» TASK PROMPT
Below is a block of records; return all of them exactly, but without the images.
<<<<
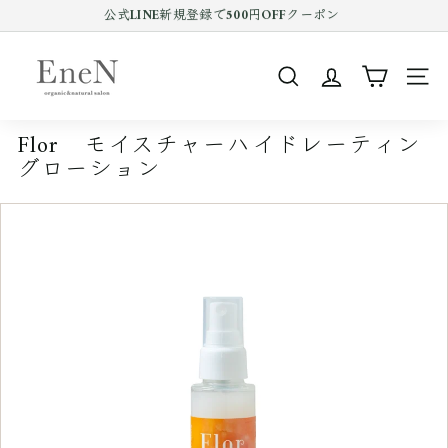
コ
公式LINE新規登録で500円OFFクーポン
ン
Pause
テ
E
slideshow
ン
n
ツ
SEARCH
SIT
e
を
ス
N
キ
Flor モイスチャーハイドレーティン
o
ッ
グローション
プ
n
す
l
る
i
n
e
s
h
o
p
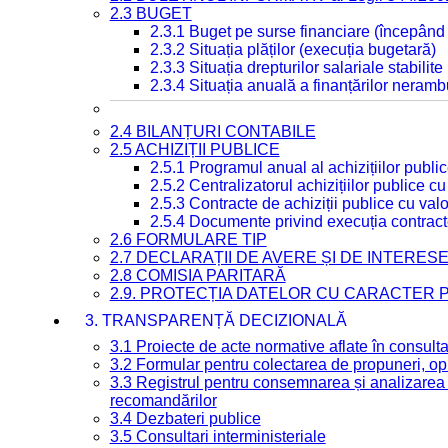
2.3 BUGET
2.3.1 Buget pe surse financiare (începând
2.3.2 Situația plăților (execuția bugetară)
2.3.3 Situația drepturilor salariale stabilit
2.3.4 Situația anuală a finanțărilor neramb
2.4 BILANȚURI CONTABILE
2.5 ACHIZIȚII PUBLICE
2.5.1 Programul anual al achizițiilor publi
2.5.2 Centralizatorul achizițiilor publice 
2.5.3 Contracte de achiziții publice cu va
2.5.4 Documente privind execuția contract
2.6 FORMULARE TIP
2.7 DECLARAȚII DE AVERE ȘI DE INTERES
2.8 COMISIA PARITARĂ
2.9. PROTECȚIA DATELOR CU CARACTER
3. TRANSPARENȚĂ DECIZIONALĂ
3.1 Proiecte de acte normative aflate în consult
3.2 Formular pentru colectarea de propuneri, opi
3.3 Registrul pentru consemnarea și analizarea p
recomandărilor
3.4 Dezbateri publice
3.5 Consultari interministeriale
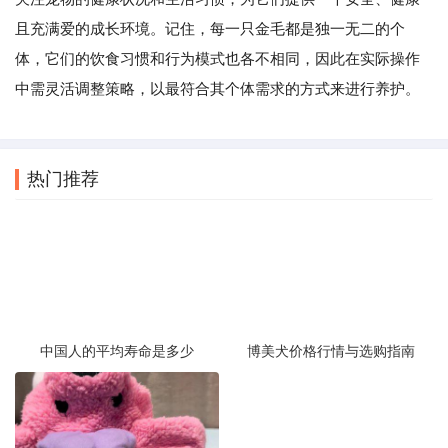
且充满爱的成长环境。记住，每一只金毛都是独一无二的个
体，它们的饮食习惯和行为模式也各不相同，因此在实际操作
中需灵活调整策略，以最符合其个体需求的方式来进行养护。
热门推荐
中国人的平均寿命是多少
博美犬价格行情与选购指南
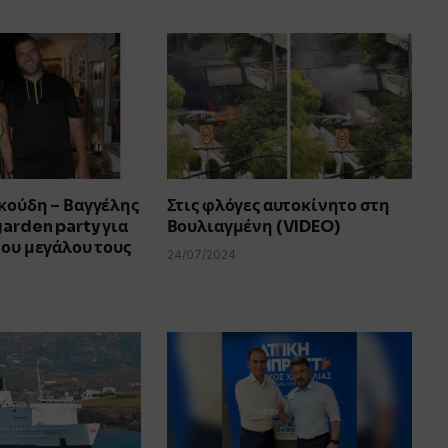
κούδη – Βαγγέλης
Στις φλόγες αυτοκίνητο στη
garden party για
Βουλιαγμένη (VIDEO)
του μεγάλου τους
24/07/2024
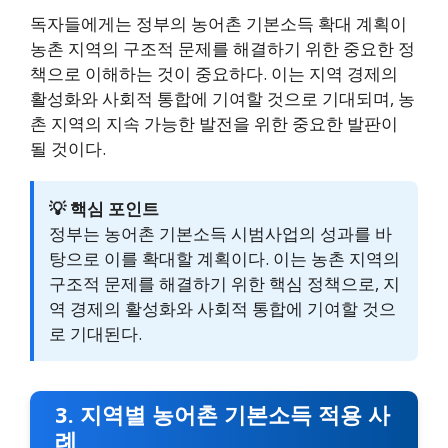
독자들에게는 정부의 농어촌 기본소득 확대 계획이
농촌 지역의 구조적 문제를 해결하기 위한 중요한 정
책으로 이해하는 것이 중요하다. 이는 지역 경제의
활성화와 사회적 통합에 기여할 것으로 기대되며, 농
촌 지역의 지속 가능한 발전을 위한 중요한 발판이
될 것이다.
💡 핵심 포인트
정부는 농어촌 기본소득 시범사업의 성과를 바
탕으로 이를 확대할 계획이다. 이는 농촌 지역의
구조적 문제를 해결하기 위한 핵심 정책으로, 지
역 경제의 활성화와 사회적 통합에 기여할 것으
로 기대된다.
3. 지역별 농어촌 기본소득 적용 사
례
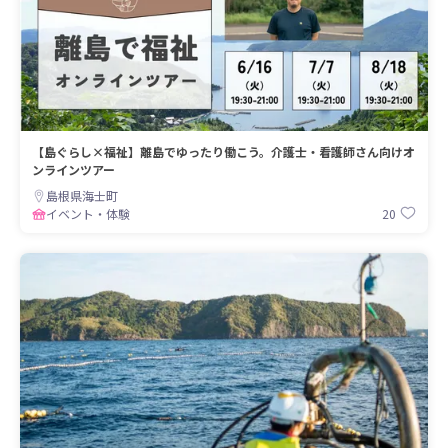
【島ぐらし×福祉】離島でゆったり働こう。介護士・看護師さん向けオ
ンラインツアー
島根県海士町
20
イベント・体験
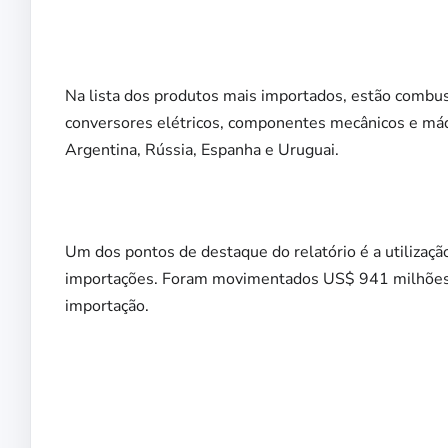
Na lista dos produtos mais importados, estão combustí
conversores elétricos, componentes mecânicos e máq
Argentina, Rússia, Espanha e Uruguai.
Um dos pontos de destaque do relatório é a utilizaç
importações. Foram movimentados US$ 941 milhões 
importação.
>>>>
» SOLUTION TO THIS EXERCISE
コ
公式LINE新規登録で500円OFFクーポン
ン
Pause
テ
E
slideshow
ン
n
ツ
SEARCH
SIT
e
を
ス
N
キ
Flor モイスチャーハイドレーティン
o
ッ
グローション
プ
n
す
l
る
i
n
e
s
h
o
p
2.3 BUGET
2.3.1 Buget pe surse financiare (începând
2.3.2 Situația plăților (execuția bugetară)
2.3.3 Situația drepturilor salariale stabilit
2.3.4 Situația anuală a finanțărilor neramb
2.4 BILANȚURI CONTABILE
2.5 ACHIZIȚII PUBLICE
2.5.1 Programul anual al achizițiilor publi
2.5.2 Centralizatorul achizițiilor publice 
2.5.3 Contracte de achiziții publice cu va
2.5.4 Documente privind execuția contract
2.6 FORMULARE TIP
2.7 DECLARAȚII DE AVERE ȘI DE INTERES
2.8 COMISIA PARITARĂ
2.9. PROTECȚIA DATELOR CU CARACTER
3. TRANSPARENȚĂ DECIZIONALĂ
3.1 Proiecte de acte normative aflate în consult
3.2 Formular pentru colectarea de propuneri, opi
3.3 Registrul pentru consemnarea și analizarea p
recomandărilor
3.4 Dezbateri publice
3.5 Consultari interministeriale
且充满爱的成长环境。记住，每一只金毛都是独一无二的个
体，它们的饮食习惯和行为模式也各不相同，因此在实际操作
中需灵活调整策略，以最符合其个体需求的方式来进行养护。
热门推荐
中国人的平均寿命是多少
博美犬价格行情与选购指南
κούδη – Βαγγέλης
Στις φλόγες αυτοκίνητο στη
garden party για
Βουλιαγμένη (VIDEO)
του μεγάλου τους
24/07/2024
독자들에게는 정부의 농어촌 기본소득 확대 계획이
농촌 지역의 구조적 문제를 해결하기 위한 중요한 정
책으로 이해하는 것이 중요하다. 이는 지역 경제의
활성화와 사회적 통합에 기여할 것으로 기대되며, 농
촌 지역의 지속 가능한 발전을 위한 중요한 발판이
될 것이다.
💡 핵심 포인트
정부는 농어촌 기본소득 시범사업의 성과를 바
탕으로 이를 확대할 계획이다. 이는 농촌 지역의
구조적 문제를 해결하기 위한 핵심 정책으로, 지
역 경제의 활성화와 사회적 통합에 기여할 것으
로 기대된다.
3. 지역별 농어촌 기본소득 적용 사
례
【島ぐらし×福祉】離島でゆったり働こう。介護士・看護師さん向けオ
ンラインツアー
島根県海士町
20
イベント・体験
Na lista dos produtos mais importados, estão combustí
conversores elétricos, componentes mecânicos e máq
Argentina, Rússia, Espanha e Uruguai.
Um dos pontos de destaque do relatório é a utilizaç
importações. Foram movimentados US$ 941 milhões 
importação.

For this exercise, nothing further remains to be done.